La Coldiretti sollecita l'Unione Europea a un'azione congiunta e risorse concrete per sostenere il settore agricolo. La crisi globale richiede risposte immediate e coordinate, superando l'immobilismo attuale.
Appello per politiche agricole europee
Si registra una forte inerzia a livello europeo. Le istituzioni comunitarie, in particolare la Commissione, devono agire. È necessario implementare politiche comuni. Queste politiche devono essere supportate da fondi europei dedicati. Non si può delegare ai singoli governi nazionali. La situazione globale è estremamente critica.
Queste parole sono state pronunciate dal presidente nazionale di Coldiretti, Ettore Prandini. Ha parlato a margine di un'importante assemblea. L'incontro si è tenuto al Palaercole di Policoro, in provincia di Matera. Erano presenti circa tremila agricoltori. Hanno partecipato anche il segretario generale di Coldiretti, Vincenzo Gesmundo. Presente anche il ministro dell'Agricoltura, Francesco Lollobrigida.

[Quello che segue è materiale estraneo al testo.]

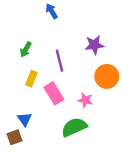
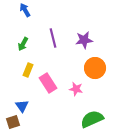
blue arrow: (52, 11) -> (25, 10), moved
purple line: (59, 61) -> (53, 38), moved
green semicircle: (74, 127) -> (92, 119), moved

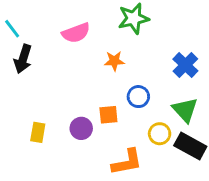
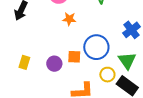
orange star: (114, 61) -> (69, 19), moved
blue circle: (138, 97) -> (96, 47), size x1.6

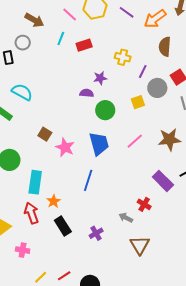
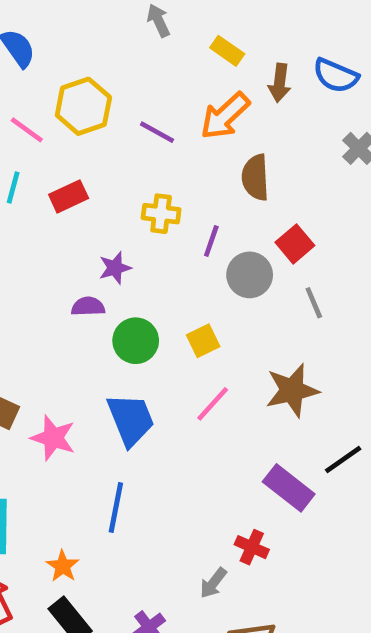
purple line: (127, 12) -> (157, 132), moved
yellow square: (138, 102) -> (203, 341), moved
orange star: (54, 201) -> (63, 566), moved
gray arrow: (126, 218) -> (213, 583), turned -72

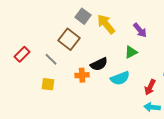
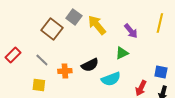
brown square: (69, 39) -> (52, 29), moved
orange cross: (82, 75) -> (65, 71), moved

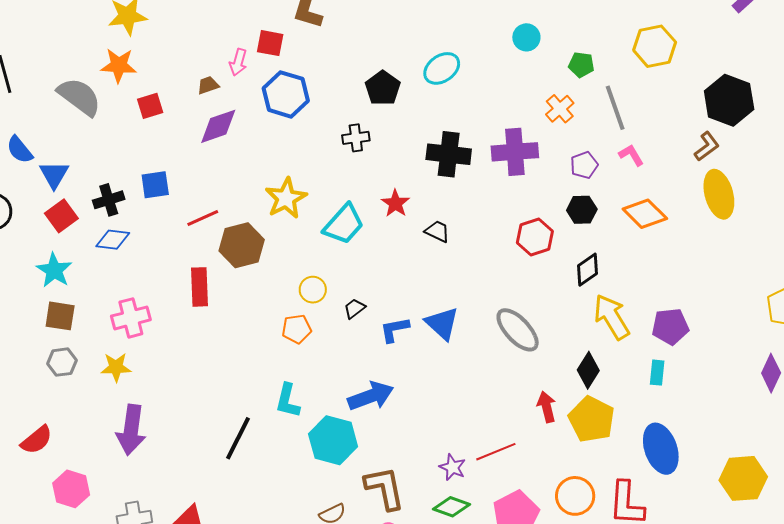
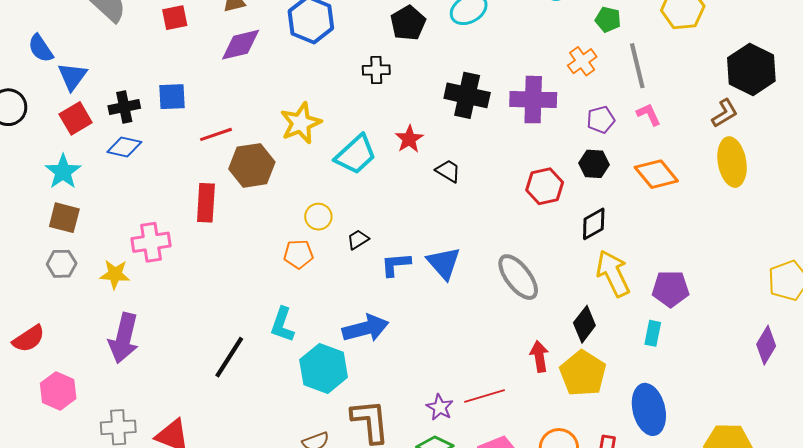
pink cross: (131, 318) -> (151, 242), moved

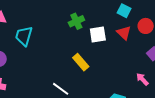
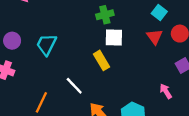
white square: (98, 35) -> (114, 37), moved
cyan trapezoid: (24, 36) -> (46, 45), moved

Crisi globale, serve risposta unitaria
Il momento storico attuale richiede un impegno deciso. Il Governo italiano deve dialogare con forza con le istituzioni europee. Bisogna spingere per politiche realmente comunitarie. Queste devono essere uniformi tra tutti gli Stati membri. Nessun singolo Paese può affrontare da solo una crisi di questa portata. Dobbiamo ricordare l'esperienza del Covid. Servono risorse europee da distribuire equamente. Il sostegno deve andare prioritariamente alle attività economiche. Queste attività offrono anche risposte sociali. Sono fondamentali per i nuclei familiari più fragili. Questi ultimi stanno vivendo una situazione drammatica.
L'aumento del costo della vita ha un impatto significativo. Riguarda direttamente il comparto agricolo e agroalimentare. Si stanno registrando aumenti di prezzo senza precedenti. Questi superano il 100% per prodotti essenziali come il gasolio e i fertilizzanti. Il vero rischio imminente è la disponibilità stessa di questi prodotti. A ciò si aggiunge un'incertezza senza precedenti. Ciò che era certo ieri oggi non lo è più. Questo vale soprattutto per le rotte strategiche del traffico marittimo.
Pianificazione impossibile, preoccupazione diffusa
Questa situazione rende impossibile pianificare i fabbisogni dei settori produttivi. Alimenta una forte preoccupazione. Non riguarda solo l'aumento dei costi. È in gioco anche la disponibilità delle materie prime. L'Europa deve assumere un ruolo centrale. Deve superare approcci ideologici. Questi hanno portato negli ultimi anni alla delocalizzazione di interi settori produttivi. L'attuale instabilità geopolitica dimostra la fragilità di questo modello. È necessario un cambio di rotta immediato.
La Coldiretti, attraverso le parole del suo presidente, lancia un chiaro segnale. L'Europa deve dimostrare unità e capacità di reazione. La crisi attuale non è solo economica, ma anche sociale. Il settore agricolo è al centro di questa sfida. La sua tenuta è fondamentale per la stabilità dell'intero sistema. Le politiche comuni e le risorse straordinarie sono indispensabili. Servono per garantire un futuro sostenibile all'agricoltura europea e ai suoi lavoratori.
Domande e Risposte
Cosa chiede la Coldiretti all'Europa?
La Coldiretti chiede all'Unione Europea di superare l'immobilismo attuale. Sollecita l'adozione di politiche comuni concrete e uniformi tra gli Stati membri. Inoltre, richiede l'allocazione di risorse finanziarie straordinarie per sostenere il settore agricolo e agroalimentare, duramente colpito dalla crisi globale.
Quali sono i principali problemi evidenziati da Ettore Prandini?
Il presidente della Coldiretti, Ettore Prandini, evidenzia la paralisi delle istituzioni europee, l'aumento vertiginoso dei costi di produzione (come gasolio e fertilizzanti, con rincari oltre il 100%), l'incertezza sulla disponibilità delle materie prime e delle rotte marittime strategiche. Sottolinea inoltre la fragilità del modello produttivo basato sulla delocalizzazione, reso evidente dall'instabilità geopolitica.